Delà à organiser un spectacle autour des
écrits du poète, il n'y avait qu'un pas qu'ils ont franchi avec leurs
vingt et un copains et copines d'une classe de seconde générale du lycée
agricole de l'Oisellerie.
"Le
choix des textes leur revient et ils ont également appris à les dire
dans cet hommage d'une durée de trente cinq minutes à l'auteur"
précise Mme Ollier, leur enseignante en français, en charge de
l'encadrement du goupe avec Loïc Lelaidier, le médiateur culturel.
Sous le charme de cet
auteur qui devint populaire grâce à son langage familier et à ses jeux
de mots, les potaches couronnais ont choisi des textes portant sur ses
engagements.
"Sur
tous les thèmes, de l'enfance à la religion, en passant par la guerre
et la solitude" notent ils dans un belle unanimité.
Est-ce vraiment un hasard, si "le paysage
changeur" fait partie de cette sélection ?
Dans ce texte, Prévert dénonce l'oppression de la
classe ouvrière et lance un appel à l'espoir d'un monde meilleur.
Dans "chanson dans le
sang", un autre texte retenu par les élèves, il décrit avec des mots
dûrs ce qui subsiste encore aujourd'hui dans les folies inhumaines
perpétuées dans le monde.
Présent
durant la semaine précédant la représentation, Jean Jacques Epron, le "passeur
de mots" de l'Union Régionale des Foyers Ruraux du
Poitou-Charentes a aider les comédiens en herbe
"à prendre la parole en public et à lire à haute voix".

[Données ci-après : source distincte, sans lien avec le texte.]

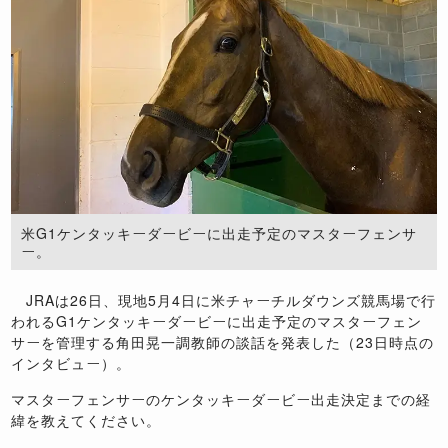
米G1ケンタッキーダービーに出走予定のマスターフェンサ
ー。
JRAは26日、現地5月4日に米チャーチルダウンズ競馬場で行
われるG1ケンタッキーダービーに出走予定のマスターフェン
サーを管理する角田晃一調教師の談話を発表した（23日時点の
インタビュー）。
マスターフェンサーのケンタッキーダービー出走決定までの経
緯を教えてください。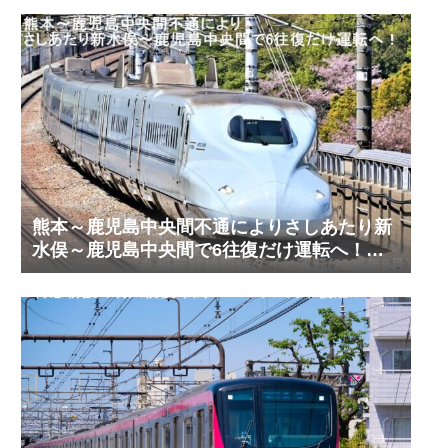
熊本～鹿児島中央間不通によりさしあたり新
水俣～鹿児島中央間で6往復だけ運転へ！
九州新幹線臨時ダイヤ運転(2026年8月)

Pour tous, la gestion du stress a été
primordiale. "Il faut prendre le temps de s'exprimer" indique
Quentin.
"Et surtout pas se rater avec des textes enrichissants dits
devant des spectateurs" ajoutent Anthony et Thibault.
Et en reprenant la chanson de Kent dédiée au
poète, les lycéens ont mis peu de Prévert sur la scène de l'amphithèâtre
du lycée devant un auditoire sous le charme.